Is there any way to get rid of it or should I just stick with it?
BootinUp
(49,169 posts)requires little effort to use. If I knew of an easier way I would tell you. Its not the most reliable way, for that you need to have full control of the backups. It should be easy to turn it off. Just sign out using the OneDrive icon in system tray/taskbar area. Right click it choose settings, on account tab choose unlink this PC. You can also disable it from starting up with windows under settings-apps-startup.
Kablooie
(18,793 posts)It automatically backs up work onto the secure cloud drive so the files are available at the office as well as at home.
mike_c
(36,384 posts)I shoot hundreds of photo raw files every day, and the network traffic to back them all up to OneDrive way exceeded my service plan. The ISP said reduce bandwidth or pay for a more expensive data plan. Instead, I disabled One Drive and built my own NAS. I back up all my photo directories on the NAS and also back up the final, focus stacked results on Dropbox.
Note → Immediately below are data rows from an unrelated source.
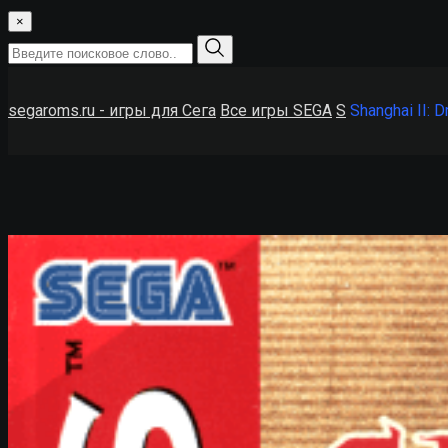
×
segaroms.ru - игры для Сега
Все игры SEGA
S
Shanghai II: D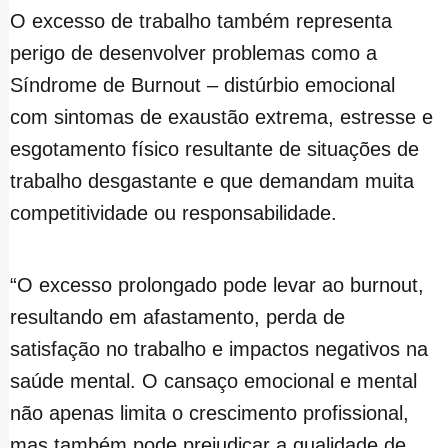
O excesso de trabalho também representa
perigo de desenvolver problemas como a
Síndrome de Burnout – distúrbio emocional
com sintomas de exaustão extrema, estresse e
esgotamento físico resultante de situações de
trabalho desgastante e que demandam muita
competitividade ou responsabilidade.
“O excesso prolongado pode levar ao burnout,
resultando em afastamento, perda de
satisfação no trabalho e impactos negativos na
saúde mental. O cansaço emocional e mental
não apenas limita o crescimento profissional,
mas também pode prejudicar a qualidade de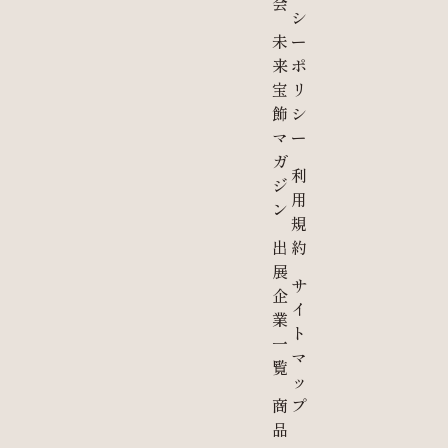
会
シ
未
ー
来
ポ
宝
リ
飾
シ
マ
ー
ガ
利
ジ
用
ン
規
出
約
展
サ
企
イ
業
ト
一
マ
覧
ッ
商
プ
品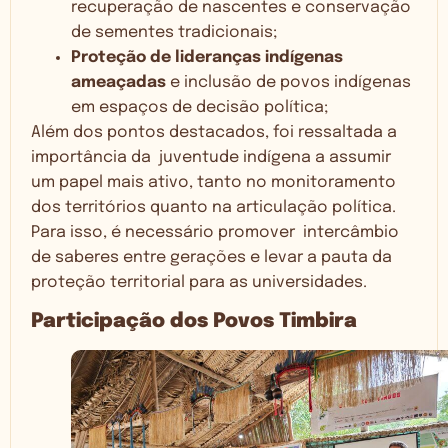
recuperação de nascentes e conservação
de sementes tradicionais;
Proteção de lideranças indígenas
ameaçadas
e inclusão de povos indígenas
em espaços de decisão política;
Além dos pontos destacados, foi ressaltada a
importância da juventude indígena a assumir
um papel mais ativo, tanto no monitoramento
dos territórios quanto na articulação política.
Para isso, é necessário promover intercâmbio
de saberes entre gerações e levar a pauta da
proteção territorial para as universidades.
Participação dos Povos Timbira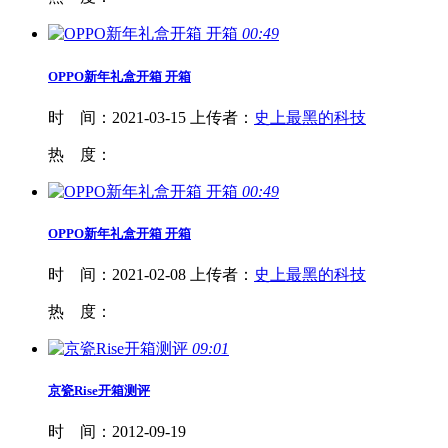
00:49
OPPO新年礼盒
开箱
开箱
时 间：
2021-03-15
上传者：
史上最黑的科技
热 度：
00:49
OPPO新年礼盒
开箱
开箱
时 间：
2021-02-08
上传者：
史上最黑的科技
热 度：
09:01
京瓷Rise
开箱
测评
时 间：
2012-09-19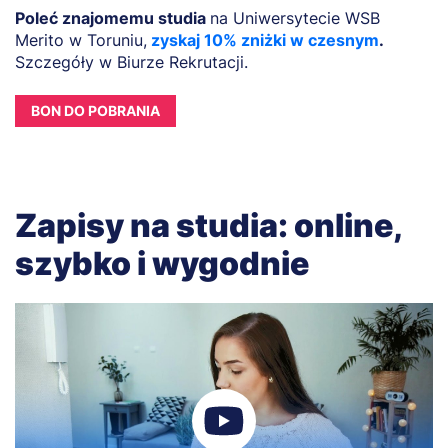
Poleć znajomemu studia
na Uniwersytecie WSB
Merito w Toruniu,
zyskaj 10% zniżki w czesnym
.
Szczegóły w Biurze Rekrutacji.
BON DO POBRANIA
Zapisy na studia: online,
szybko i wygodnie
So one file sent to cloud backup for each image and hundreds stored locally. Actually, I save all the directories onto removable USB drives first, and the NAS copies them from there. All the USB drives are physically stored in a box after they're full, so the raid NAS is further backed up by the intermediate pass through drives.
canetoad
(18,253 posts)In Win 10/11 but if not, it can be turned off. I can't remember if I got rid of it completely of just disabled and hid.
Call me old fashioned, but I want my files right here, on drives, in my house.